Drill baby drill - on Mars
Every time he does that, call him from your own cell phone. When he hits flash to pick up the newer call, continue with, "...As I was saying..." You could even go so far as to engage him in conversation as you're dialing his cell phone, but you'll have to experiment on him to determine how he deals with more than one incoming call on his phone.
Little Debian: America's #1 Snack Distro!
My working day is spent in a cubicle farm. All day long I hear multiple phone conversations going on all day around me.
I am a developer - which means I need to concentrate, very deeply at times. The background noise level is high enough that I can actually hear various conversations for cubes that are close to mine. This can be distracting particularly when you are trying to formulate an idea or write code, as you will find yourself start to listen to the conversations, instead of following your internal dialogue.
To combat this, I sometimes don headphones and get some music going to drown out the conversations (preferably music without any words).

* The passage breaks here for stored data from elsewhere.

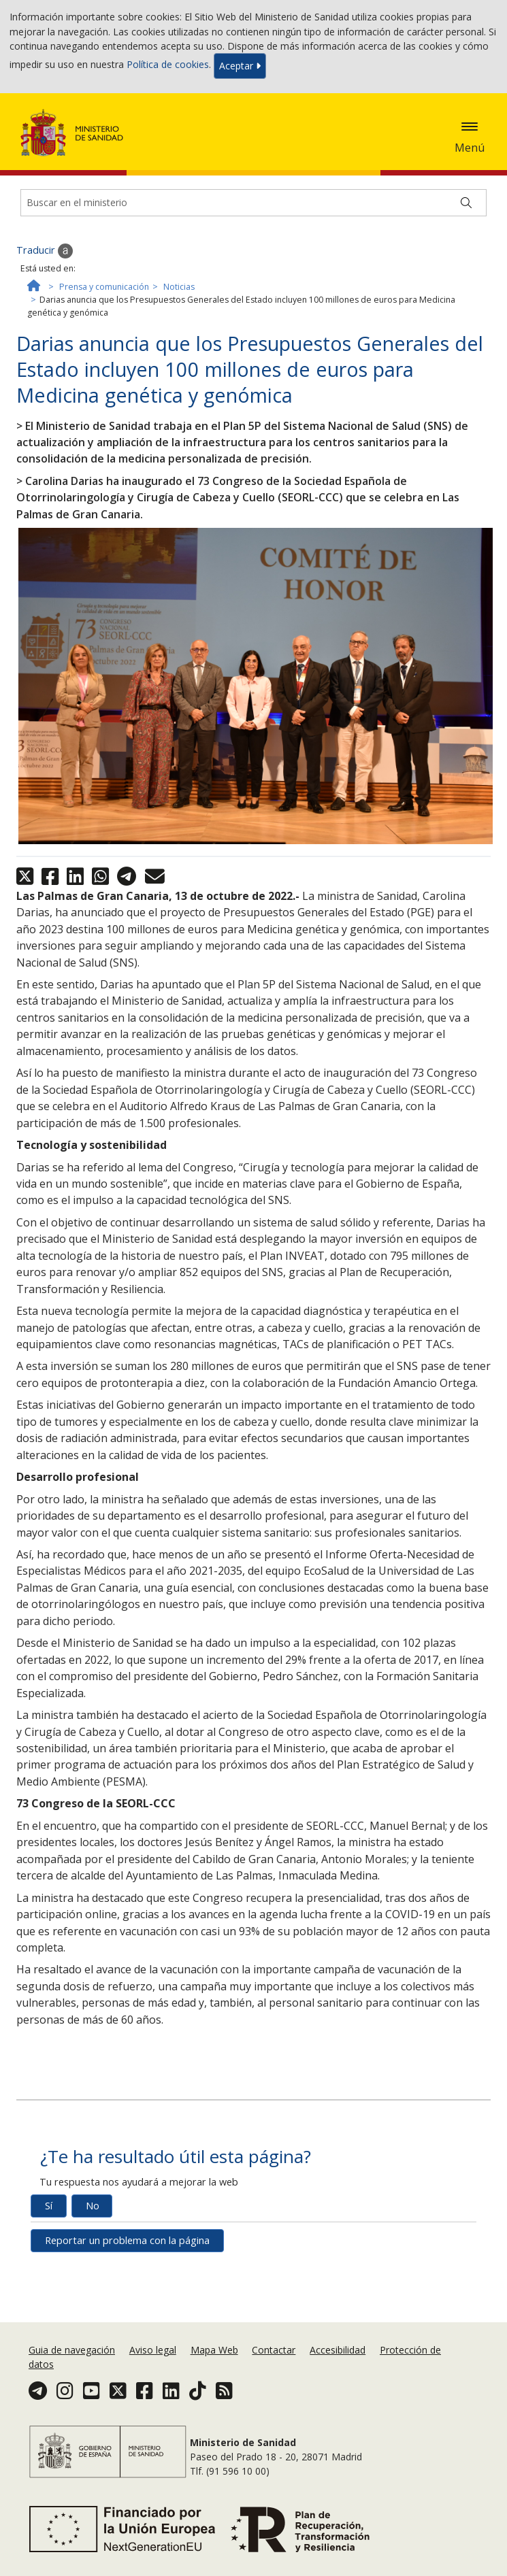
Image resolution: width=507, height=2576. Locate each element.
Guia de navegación (72, 2349)
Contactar (273, 2349)
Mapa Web (214, 2349)
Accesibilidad (337, 2349)
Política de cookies (168, 64)
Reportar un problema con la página (127, 2240)
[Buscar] (466, 203)
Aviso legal (152, 2349)
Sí (48, 2205)
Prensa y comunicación (104, 286)
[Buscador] (253, 202)
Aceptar (240, 65)
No (92, 2205)
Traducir (44, 251)
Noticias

Ideally, developers should have doors that close to block out these distractions - they would be much more productive. Unfortunately, management doesn't think that way...so productivity suffers.
I just want some silence so my mind can think. Until they make the 'cone of silence' generally available in cubicle farms, earphones and music will have to do.
Lodragan Draoidh
The more you explain it, the more I don't understand it. - Mark Twain
"Maturity is achieved when you realise the volume control goes down as well as up." - Someone whose name I forget.